I am writing a web client script that implements the
following scenario that is done using a browser:
1. set url to a sites login page (say to http://www.someplace.com/login.asp
for example)
2. Type in a valid email address and password in a form
3. click the submit button
4. the browser goes to the "home" page which means I'm logged in
(in this example http://www.someplace.com/home.asp )
5. once here I do other stuff - more forms filled out and submit buttons
clicked, etc.

So far the script only manages to to get to step 3.2
(not even halfway to step 4!). The login works (or seems to).

The steps in the script are basically this:

1. get a UserAgent object
2. Create a request object with the POST method and the url.
3. make a request with the agent and get a response
4. parse the content and get a form object
5. set the email and password in the form object with the valid values
6. create a new request by "clicking" the submit button like this:
my $new_req = $form->click;
7. have the agent make another request using the request created in step 6
and get the response
8.PROBLEM IS HERE - now I want to go the the http://www.someplace.com/home.asp
url, and try to do so
9. create a third request object using the above url (I also tried setting
the url using $response->header('location') and it does not work either)
with POST
10. have the agent send the request and get the response.
11. end result a code of 302, the "Object moved" title, and an
href="home.asp", not the page I wanted!

On reading the available doc (or at least what I could find)
my understanding is that each resquest/response pair are stateless.
Does this mean that the server is firing up a new instance of the
cgi script for each request and when the response comes back,
the cgi script ends? If so, the connection is broken.
How can I acheive persistence such that I can keep the same
instance of the cgi script alive while MY web client script is alive?
This way, it will remember that I'm already logged in. (I'd love a module
called LWP::UserAgent::Persistent !!) Am I thinking of this problem the right way?
I'm new to using modules in perl, and not very experienced
with web programming. I'm comfortable enough with perl to parse out the data I
want once I can get the right page coming back to me.

Am I not handling the redirection correctly? I know I want to follow
the link "home.asp" that is returned (this is how the browser works).
Why doesn't the server send me the same page as the browser when I log in?
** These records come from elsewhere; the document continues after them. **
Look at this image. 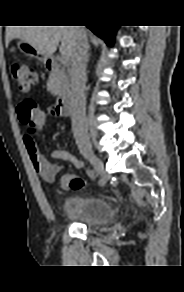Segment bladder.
I'll use <instances>...</instances> for the list:
<instances>
[{
  "instance_id": "bladder-1",
  "label": "bladder",
  "mask_w": 184,
  "mask_h": 292,
  "mask_svg": "<svg viewBox=\"0 0 184 292\" xmlns=\"http://www.w3.org/2000/svg\"><path fill=\"white\" fill-rule=\"evenodd\" d=\"M64 217L90 228H99L110 223L115 215L108 199L99 196H73L62 206Z\"/></svg>"
}]
</instances>
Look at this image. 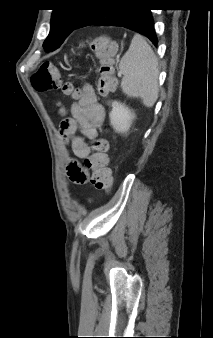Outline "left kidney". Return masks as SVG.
<instances>
[{"mask_svg":"<svg viewBox=\"0 0 213 338\" xmlns=\"http://www.w3.org/2000/svg\"><path fill=\"white\" fill-rule=\"evenodd\" d=\"M109 117L111 125L117 132H127L131 127L135 114L124 104L114 101Z\"/></svg>","mask_w":213,"mask_h":338,"instance_id":"5707ae66","label":"left kidney"}]
</instances>
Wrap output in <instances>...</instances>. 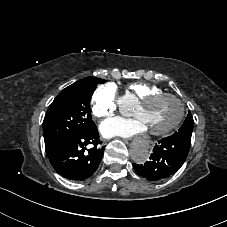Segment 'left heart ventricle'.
I'll return each mask as SVG.
<instances>
[{
	"label": "left heart ventricle",
	"mask_w": 227,
	"mask_h": 227,
	"mask_svg": "<svg viewBox=\"0 0 227 227\" xmlns=\"http://www.w3.org/2000/svg\"><path fill=\"white\" fill-rule=\"evenodd\" d=\"M179 112L180 108L176 100L164 96L146 105L138 104L133 115L148 131H162L176 120Z\"/></svg>",
	"instance_id": "obj_1"
}]
</instances>
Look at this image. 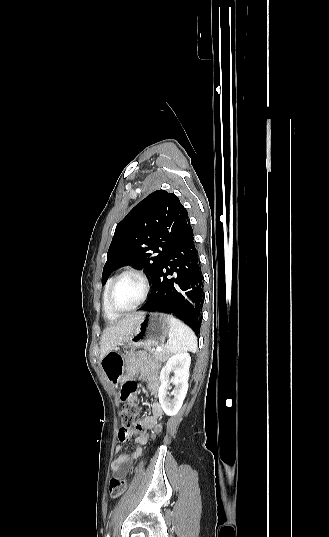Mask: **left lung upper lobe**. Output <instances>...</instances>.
Segmentation results:
<instances>
[{
  "mask_svg": "<svg viewBox=\"0 0 329 537\" xmlns=\"http://www.w3.org/2000/svg\"><path fill=\"white\" fill-rule=\"evenodd\" d=\"M189 228L188 212L176 195L165 190L151 193L117 224L102 283L125 264L143 268L152 280L165 256Z\"/></svg>",
  "mask_w": 329,
  "mask_h": 537,
  "instance_id": "left-lung-upper-lobe-1",
  "label": "left lung upper lobe"
}]
</instances>
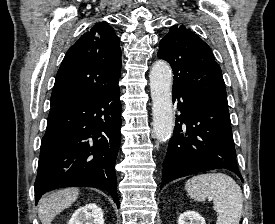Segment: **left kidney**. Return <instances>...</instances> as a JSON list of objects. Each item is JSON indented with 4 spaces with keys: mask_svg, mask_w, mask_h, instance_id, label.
I'll return each instance as SVG.
<instances>
[{
    "mask_svg": "<svg viewBox=\"0 0 275 224\" xmlns=\"http://www.w3.org/2000/svg\"><path fill=\"white\" fill-rule=\"evenodd\" d=\"M178 224H206V222L199 213L186 211L179 216Z\"/></svg>",
    "mask_w": 275,
    "mask_h": 224,
    "instance_id": "left-kidney-1",
    "label": "left kidney"
}]
</instances>
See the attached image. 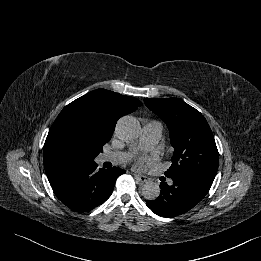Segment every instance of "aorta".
I'll list each match as a JSON object with an SVG mask.
<instances>
[{"mask_svg":"<svg viewBox=\"0 0 261 261\" xmlns=\"http://www.w3.org/2000/svg\"><path fill=\"white\" fill-rule=\"evenodd\" d=\"M141 132L139 121L132 116L122 117L116 126L117 136L125 142L135 141ZM142 195L147 200H155L160 194L159 186L154 182H146L142 186Z\"/></svg>","mask_w":261,"mask_h":261,"instance_id":"762f6f07","label":"aorta"}]
</instances>
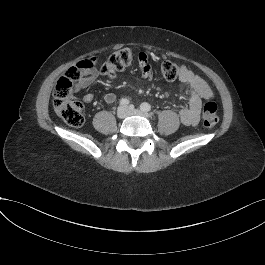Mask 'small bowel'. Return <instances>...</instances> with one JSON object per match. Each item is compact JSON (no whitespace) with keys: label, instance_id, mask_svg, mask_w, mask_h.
<instances>
[{"label":"small bowel","instance_id":"obj_1","mask_svg":"<svg viewBox=\"0 0 265 265\" xmlns=\"http://www.w3.org/2000/svg\"><path fill=\"white\" fill-rule=\"evenodd\" d=\"M138 69L142 78L146 80L152 79V69L144 55L139 56ZM98 75L99 72L95 68L86 72L83 75V78L74 85L73 92H78L81 89L90 86L96 80ZM179 82L182 90H184L188 97V105L179 113L180 120L184 125L195 126L200 121L202 100L211 99L213 96L212 90L205 80L184 65L181 67ZM93 99L94 95L91 92H88L83 96V101L85 103H91ZM115 100L116 95L112 92L104 95V101L108 104L113 103Z\"/></svg>","mask_w":265,"mask_h":265}]
</instances>
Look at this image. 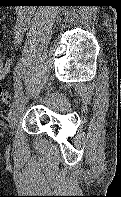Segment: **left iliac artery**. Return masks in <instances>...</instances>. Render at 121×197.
I'll use <instances>...</instances> for the list:
<instances>
[{
  "label": "left iliac artery",
  "instance_id": "left-iliac-artery-1",
  "mask_svg": "<svg viewBox=\"0 0 121 197\" xmlns=\"http://www.w3.org/2000/svg\"><path fill=\"white\" fill-rule=\"evenodd\" d=\"M26 65V59L23 57L15 67L14 70V89H15V96L13 103L11 105L12 111L21 101L23 96V86H22V74L24 67Z\"/></svg>",
  "mask_w": 121,
  "mask_h": 197
}]
</instances>
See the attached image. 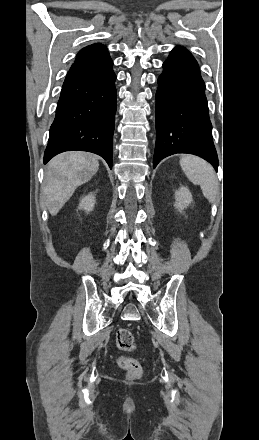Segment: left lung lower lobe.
<instances>
[{"instance_id":"1","label":"left lung lower lobe","mask_w":259,"mask_h":440,"mask_svg":"<svg viewBox=\"0 0 259 440\" xmlns=\"http://www.w3.org/2000/svg\"><path fill=\"white\" fill-rule=\"evenodd\" d=\"M155 114L154 168L169 155L188 153L207 160L217 170L205 83L196 60L183 47H175L163 64Z\"/></svg>"}]
</instances>
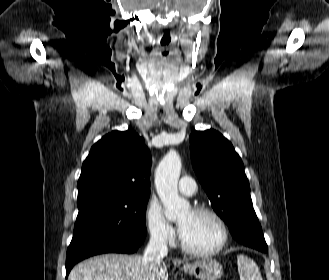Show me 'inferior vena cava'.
Wrapping results in <instances>:
<instances>
[{
  "label": "inferior vena cava",
  "instance_id": "1",
  "mask_svg": "<svg viewBox=\"0 0 329 280\" xmlns=\"http://www.w3.org/2000/svg\"><path fill=\"white\" fill-rule=\"evenodd\" d=\"M167 254V243L162 234H152L144 252V262L148 264H160Z\"/></svg>",
  "mask_w": 329,
  "mask_h": 280
}]
</instances>
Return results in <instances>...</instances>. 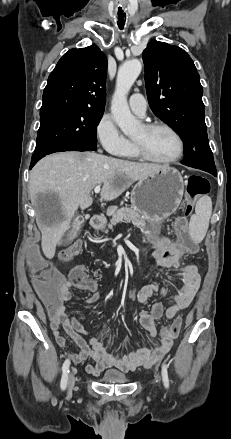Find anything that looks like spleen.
I'll return each instance as SVG.
<instances>
[{"label":"spleen","instance_id":"spleen-1","mask_svg":"<svg viewBox=\"0 0 231 439\" xmlns=\"http://www.w3.org/2000/svg\"><path fill=\"white\" fill-rule=\"evenodd\" d=\"M212 214V201L208 196L201 197L195 207V214L189 223L190 235L195 243H200L208 230Z\"/></svg>","mask_w":231,"mask_h":439}]
</instances>
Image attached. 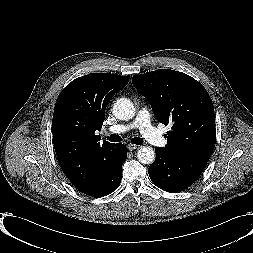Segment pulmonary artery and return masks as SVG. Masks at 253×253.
<instances>
[{
  "label": "pulmonary artery",
  "mask_w": 253,
  "mask_h": 253,
  "mask_svg": "<svg viewBox=\"0 0 253 253\" xmlns=\"http://www.w3.org/2000/svg\"><path fill=\"white\" fill-rule=\"evenodd\" d=\"M132 128H139L145 140L155 146L163 147L167 143L163 133L150 123V114L145 108H141L137 112L135 119L131 123L113 125L109 127L107 133L123 134Z\"/></svg>",
  "instance_id": "e3ab8cb5"
}]
</instances>
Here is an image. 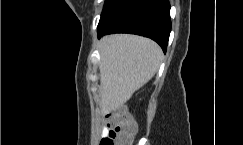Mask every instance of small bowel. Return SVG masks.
Here are the masks:
<instances>
[{"label":"small bowel","mask_w":243,"mask_h":145,"mask_svg":"<svg viewBox=\"0 0 243 145\" xmlns=\"http://www.w3.org/2000/svg\"><path fill=\"white\" fill-rule=\"evenodd\" d=\"M109 132V128L107 127H104L103 130H102V137H105Z\"/></svg>","instance_id":"obj_1"}]
</instances>
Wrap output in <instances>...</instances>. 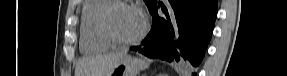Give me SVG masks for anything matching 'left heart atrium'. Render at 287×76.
Segmentation results:
<instances>
[{
    "mask_svg": "<svg viewBox=\"0 0 287 76\" xmlns=\"http://www.w3.org/2000/svg\"><path fill=\"white\" fill-rule=\"evenodd\" d=\"M135 9L139 13V15L143 18V13H142L141 9L138 7H136Z\"/></svg>",
    "mask_w": 287,
    "mask_h": 76,
    "instance_id": "1",
    "label": "left heart atrium"
}]
</instances>
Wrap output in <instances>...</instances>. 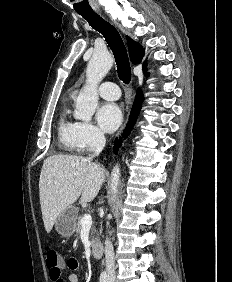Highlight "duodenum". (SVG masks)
<instances>
[{"label":"duodenum","mask_w":232,"mask_h":282,"mask_svg":"<svg viewBox=\"0 0 232 282\" xmlns=\"http://www.w3.org/2000/svg\"><path fill=\"white\" fill-rule=\"evenodd\" d=\"M91 252L95 259H100L103 256V246L100 242H93Z\"/></svg>","instance_id":"1"}]
</instances>
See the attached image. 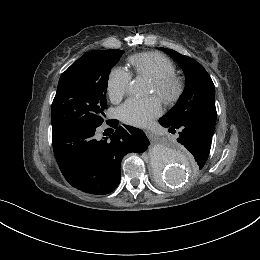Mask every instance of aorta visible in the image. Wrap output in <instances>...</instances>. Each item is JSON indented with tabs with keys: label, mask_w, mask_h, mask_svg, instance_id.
<instances>
[{
	"label": "aorta",
	"mask_w": 260,
	"mask_h": 260,
	"mask_svg": "<svg viewBox=\"0 0 260 260\" xmlns=\"http://www.w3.org/2000/svg\"><path fill=\"white\" fill-rule=\"evenodd\" d=\"M131 95H143L146 88L140 79H134L128 86ZM151 167L155 177L169 186L183 183L191 171V161L179 149L167 143H156L149 152Z\"/></svg>",
	"instance_id": "obj_1"
}]
</instances>
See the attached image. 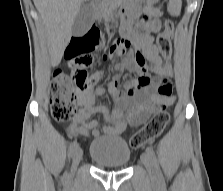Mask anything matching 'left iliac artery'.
<instances>
[{
  "label": "left iliac artery",
  "instance_id": "44dca946",
  "mask_svg": "<svg viewBox=\"0 0 223 191\" xmlns=\"http://www.w3.org/2000/svg\"><path fill=\"white\" fill-rule=\"evenodd\" d=\"M146 152L149 155L150 159L152 160V162H153V164H154V166L156 168L157 180H158L159 184L161 186H163L164 185V177H163V175H162V173H161V171L159 169L155 151L153 150L152 147L148 146L146 148Z\"/></svg>",
  "mask_w": 223,
  "mask_h": 191
}]
</instances>
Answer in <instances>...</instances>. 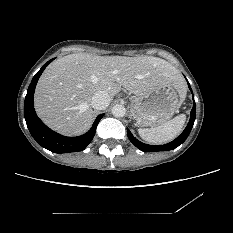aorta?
<instances>
[{
	"label": "aorta",
	"mask_w": 233,
	"mask_h": 233,
	"mask_svg": "<svg viewBox=\"0 0 233 233\" xmlns=\"http://www.w3.org/2000/svg\"><path fill=\"white\" fill-rule=\"evenodd\" d=\"M112 114L115 117H123L126 114V109L123 105L117 104L112 108Z\"/></svg>",
	"instance_id": "aorta-1"
}]
</instances>
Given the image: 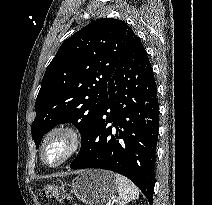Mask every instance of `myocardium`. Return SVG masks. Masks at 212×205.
<instances>
[{"instance_id": "1", "label": "myocardium", "mask_w": 212, "mask_h": 205, "mask_svg": "<svg viewBox=\"0 0 212 205\" xmlns=\"http://www.w3.org/2000/svg\"><path fill=\"white\" fill-rule=\"evenodd\" d=\"M55 139H61L65 143V150L60 158L50 162L46 158V149L48 145ZM81 136L79 131L72 125L60 124L50 129L44 136L40 146V157L44 164L54 167L61 165L69 160L80 148Z\"/></svg>"}]
</instances>
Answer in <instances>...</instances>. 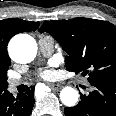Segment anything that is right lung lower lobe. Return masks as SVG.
I'll list each match as a JSON object with an SVG mask.
<instances>
[{
	"label": "right lung lower lobe",
	"mask_w": 116,
	"mask_h": 116,
	"mask_svg": "<svg viewBox=\"0 0 116 116\" xmlns=\"http://www.w3.org/2000/svg\"><path fill=\"white\" fill-rule=\"evenodd\" d=\"M33 92L18 94L15 98L9 91L0 97V116H29L33 109Z\"/></svg>",
	"instance_id": "obj_1"
}]
</instances>
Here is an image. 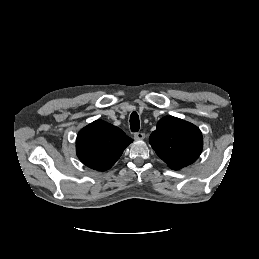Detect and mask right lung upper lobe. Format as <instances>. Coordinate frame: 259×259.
Segmentation results:
<instances>
[{
  "instance_id": "right-lung-upper-lobe-1",
  "label": "right lung upper lobe",
  "mask_w": 259,
  "mask_h": 259,
  "mask_svg": "<svg viewBox=\"0 0 259 259\" xmlns=\"http://www.w3.org/2000/svg\"><path fill=\"white\" fill-rule=\"evenodd\" d=\"M132 141L121 129L96 120L78 133L76 153L89 168L105 171L114 165Z\"/></svg>"
}]
</instances>
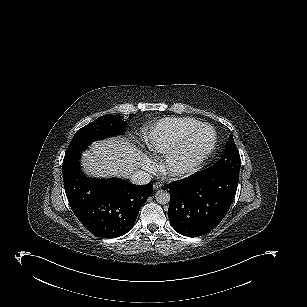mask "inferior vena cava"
Here are the masks:
<instances>
[{
	"mask_svg": "<svg viewBox=\"0 0 307 307\" xmlns=\"http://www.w3.org/2000/svg\"><path fill=\"white\" fill-rule=\"evenodd\" d=\"M151 179L152 176L148 172L142 170H137L133 172V174L130 177L131 183L136 185L148 184L151 181Z\"/></svg>",
	"mask_w": 307,
	"mask_h": 307,
	"instance_id": "inferior-vena-cava-1",
	"label": "inferior vena cava"
}]
</instances>
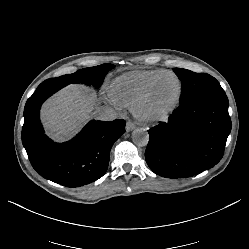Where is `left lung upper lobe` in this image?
Instances as JSON below:
<instances>
[{
	"label": "left lung upper lobe",
	"instance_id": "obj_1",
	"mask_svg": "<svg viewBox=\"0 0 249 249\" xmlns=\"http://www.w3.org/2000/svg\"><path fill=\"white\" fill-rule=\"evenodd\" d=\"M173 70L182 81L180 103L205 92L223 90L219 82L209 74L195 73L181 68H174Z\"/></svg>",
	"mask_w": 249,
	"mask_h": 249
}]
</instances>
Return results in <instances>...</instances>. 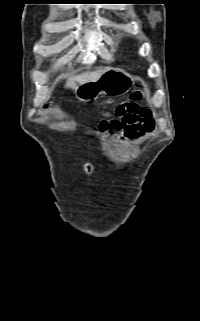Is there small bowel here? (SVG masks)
<instances>
[{"mask_svg": "<svg viewBox=\"0 0 200 321\" xmlns=\"http://www.w3.org/2000/svg\"><path fill=\"white\" fill-rule=\"evenodd\" d=\"M126 111L120 116V120L112 123L103 122L100 125L101 131L109 128L120 133L121 141L128 138L138 139L154 130V120L149 110L137 108L132 104L125 105Z\"/></svg>", "mask_w": 200, "mask_h": 321, "instance_id": "small-bowel-1", "label": "small bowel"}]
</instances>
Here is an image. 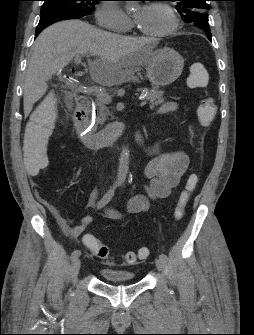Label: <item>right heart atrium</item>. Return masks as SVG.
Wrapping results in <instances>:
<instances>
[{"instance_id": "d8ad5b80", "label": "right heart atrium", "mask_w": 254, "mask_h": 335, "mask_svg": "<svg viewBox=\"0 0 254 335\" xmlns=\"http://www.w3.org/2000/svg\"><path fill=\"white\" fill-rule=\"evenodd\" d=\"M96 21L99 26L117 32H128L132 28L130 18L117 3L111 1L98 7Z\"/></svg>"}]
</instances>
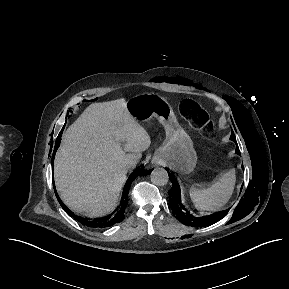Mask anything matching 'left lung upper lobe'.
Listing matches in <instances>:
<instances>
[{"instance_id":"5c2ea615","label":"left lung upper lobe","mask_w":289,"mask_h":289,"mask_svg":"<svg viewBox=\"0 0 289 289\" xmlns=\"http://www.w3.org/2000/svg\"><path fill=\"white\" fill-rule=\"evenodd\" d=\"M231 140H233L234 142H236V138H235L234 133H232V135H231ZM236 144H237V143H236ZM236 153H237V154H240V151H239L238 145L236 146Z\"/></svg>"}]
</instances>
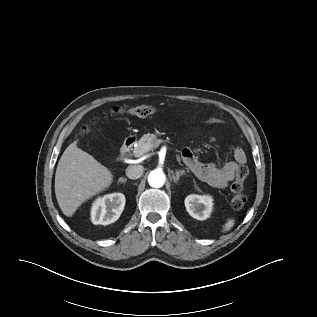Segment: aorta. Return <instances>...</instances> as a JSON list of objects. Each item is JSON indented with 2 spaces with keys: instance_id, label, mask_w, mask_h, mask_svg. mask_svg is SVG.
Listing matches in <instances>:
<instances>
[{
  "instance_id": "1",
  "label": "aorta",
  "mask_w": 317,
  "mask_h": 317,
  "mask_svg": "<svg viewBox=\"0 0 317 317\" xmlns=\"http://www.w3.org/2000/svg\"><path fill=\"white\" fill-rule=\"evenodd\" d=\"M165 174L160 169H155L148 175V183L151 187L160 188L165 183Z\"/></svg>"
}]
</instances>
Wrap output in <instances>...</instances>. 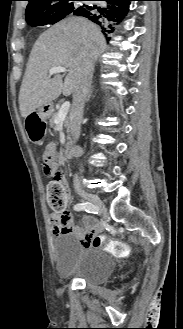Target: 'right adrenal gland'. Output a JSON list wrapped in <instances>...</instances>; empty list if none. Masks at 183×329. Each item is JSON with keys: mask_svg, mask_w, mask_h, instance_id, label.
<instances>
[{"mask_svg": "<svg viewBox=\"0 0 183 329\" xmlns=\"http://www.w3.org/2000/svg\"><path fill=\"white\" fill-rule=\"evenodd\" d=\"M91 94H92V90L89 92V95H88V98H87L88 101L90 100Z\"/></svg>", "mask_w": 183, "mask_h": 329, "instance_id": "1", "label": "right adrenal gland"}]
</instances>
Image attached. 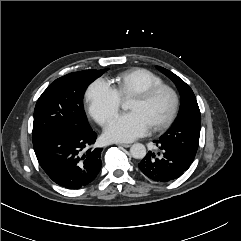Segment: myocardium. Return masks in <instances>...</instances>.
<instances>
[{
	"label": "myocardium",
	"instance_id": "myocardium-1",
	"mask_svg": "<svg viewBox=\"0 0 241 241\" xmlns=\"http://www.w3.org/2000/svg\"><path fill=\"white\" fill-rule=\"evenodd\" d=\"M162 91H166L170 94V96L172 98V106H171V110H170L167 118L165 120H163L162 122L152 126V128L155 131L165 130V129L169 128L172 125V123L174 122V120L177 116V113L179 110V104H180L178 93L176 92V90L173 87L162 83V84L151 86V87H149L143 91H140L132 96V99L136 98V99H140L142 101L147 102V101H150L151 99H153L158 93H160Z\"/></svg>",
	"mask_w": 241,
	"mask_h": 241
}]
</instances>
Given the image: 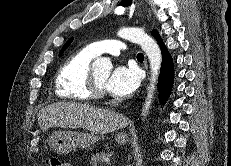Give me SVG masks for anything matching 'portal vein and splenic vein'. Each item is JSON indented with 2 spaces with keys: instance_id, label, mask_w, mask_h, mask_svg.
<instances>
[{
  "instance_id": "obj_1",
  "label": "portal vein and splenic vein",
  "mask_w": 231,
  "mask_h": 166,
  "mask_svg": "<svg viewBox=\"0 0 231 166\" xmlns=\"http://www.w3.org/2000/svg\"><path fill=\"white\" fill-rule=\"evenodd\" d=\"M104 162H105V163H109V162H110V159L107 157V158L104 159Z\"/></svg>"
}]
</instances>
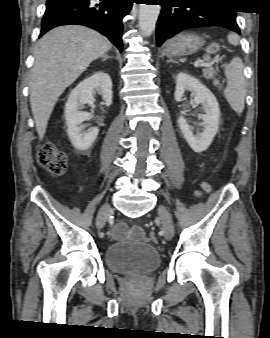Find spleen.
I'll return each instance as SVG.
<instances>
[{"instance_id": "3e777b00", "label": "spleen", "mask_w": 270, "mask_h": 338, "mask_svg": "<svg viewBox=\"0 0 270 338\" xmlns=\"http://www.w3.org/2000/svg\"><path fill=\"white\" fill-rule=\"evenodd\" d=\"M227 78V87L224 96L229 105L237 113L244 109V99L246 95V82L243 74L244 65L239 57H234L229 63L223 65Z\"/></svg>"}]
</instances>
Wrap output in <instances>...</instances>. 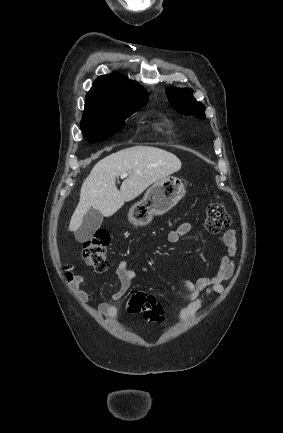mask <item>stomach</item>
I'll return each mask as SVG.
<instances>
[{
    "label": "stomach",
    "mask_w": 283,
    "mask_h": 433,
    "mask_svg": "<svg viewBox=\"0 0 283 433\" xmlns=\"http://www.w3.org/2000/svg\"><path fill=\"white\" fill-rule=\"evenodd\" d=\"M186 190L181 178L164 176L146 190L142 200L131 206L128 217L132 223H144L153 219L154 214H163L181 200Z\"/></svg>",
    "instance_id": "stomach-1"
}]
</instances>
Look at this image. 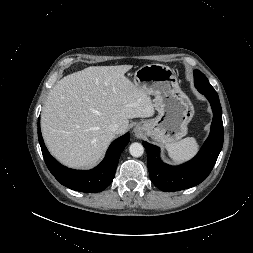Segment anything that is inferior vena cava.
<instances>
[{"instance_id":"inferior-vena-cava-1","label":"inferior vena cava","mask_w":253,"mask_h":253,"mask_svg":"<svg viewBox=\"0 0 253 253\" xmlns=\"http://www.w3.org/2000/svg\"><path fill=\"white\" fill-rule=\"evenodd\" d=\"M108 129L113 133H117L119 130V125L116 123H112L108 126Z\"/></svg>"}]
</instances>
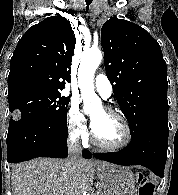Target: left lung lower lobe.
Listing matches in <instances>:
<instances>
[{
  "mask_svg": "<svg viewBox=\"0 0 178 195\" xmlns=\"http://www.w3.org/2000/svg\"><path fill=\"white\" fill-rule=\"evenodd\" d=\"M169 130L149 132L132 139L117 153H95L98 159L119 165H142L163 177L167 160Z\"/></svg>",
  "mask_w": 178,
  "mask_h": 195,
  "instance_id": "left-lung-lower-lobe-1",
  "label": "left lung lower lobe"
}]
</instances>
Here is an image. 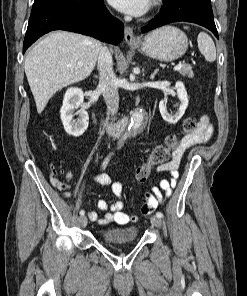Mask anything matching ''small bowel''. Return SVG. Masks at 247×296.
Segmentation results:
<instances>
[{
    "mask_svg": "<svg viewBox=\"0 0 247 296\" xmlns=\"http://www.w3.org/2000/svg\"><path fill=\"white\" fill-rule=\"evenodd\" d=\"M213 131V126L210 123L206 115L202 116L198 122L197 129L182 140L179 148L174 152L173 158L167 164H164L159 167V170L166 171L171 174L170 180H162L159 184V187H153L151 192L145 194L146 202L142 206V213L144 215L152 214L158 204L162 201L163 193L166 197L172 195V189L176 185V179L178 177V166L182 158L183 153L189 147L206 142L211 136ZM74 178V173L68 171L65 173V181H61L55 177H51L50 182L54 188L63 190L65 196L69 197L70 193L68 192L69 182ZM94 181L97 184L110 186L112 193L117 197L121 198L123 195V185L120 182H114L111 180L110 176L101 173L94 177ZM124 203L120 200L113 203H107L105 200H99L97 202V208L105 211L103 217H99L96 211H89L88 216L90 220L98 222L100 225H108L116 223L119 225H126L137 220V217L134 215H129L124 211Z\"/></svg>",
    "mask_w": 247,
    "mask_h": 296,
    "instance_id": "obj_1",
    "label": "small bowel"
}]
</instances>
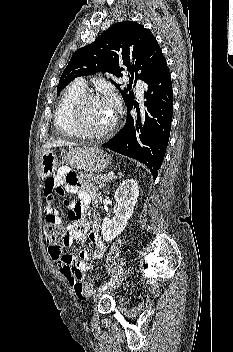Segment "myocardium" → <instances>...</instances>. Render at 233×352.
I'll return each mask as SVG.
<instances>
[{
  "label": "myocardium",
  "instance_id": "myocardium-1",
  "mask_svg": "<svg viewBox=\"0 0 233 352\" xmlns=\"http://www.w3.org/2000/svg\"><path fill=\"white\" fill-rule=\"evenodd\" d=\"M93 100H103V98L100 95L95 93H84L82 96H80L72 107L71 114H70V122L77 136H80L83 138L99 139L109 135L116 128L117 122H118V116L115 113L112 123L104 130L96 131V132L86 130L81 123L82 110L86 103Z\"/></svg>",
  "mask_w": 233,
  "mask_h": 352
}]
</instances>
Any help appreciated, I'm basically stuck here and don't know what
to try next. This MUST be possible!

My apologies if you have seen this question before.

Thanks
Casey

  • Comment on Getting past login screen in web client

Replies are listed 'Best First'.
Re: Getting past login screen in web client
by atcroft (Abbot) on Apr 17, 2002 at 23:39 UTC

    I hope others more knowledgable will reply, but upon reading, I would offer the following possibilities:

    • the server may be using named-based virtual hosting, which would (I believe) require a HTTP/1.1 header with a "Host: sitename" key-value pair prior to the request, and
    • the page/site may be using cookies for maintaining state and requesting that information further on

    I would recommend chapter 20, "Web Automation," in Perl Cookbook, or Web Client Programming with Perl (the latter I understand is no longer in print, although there may be some information regarding on the O'Reilly website). Some of the links here, especially in the Outside Links section, may also be of assistance.

    I hope this helps somewhat, and good luck.

      Since Web Client Programming with Perl is now out of print, O'Reilly has provided the book online here.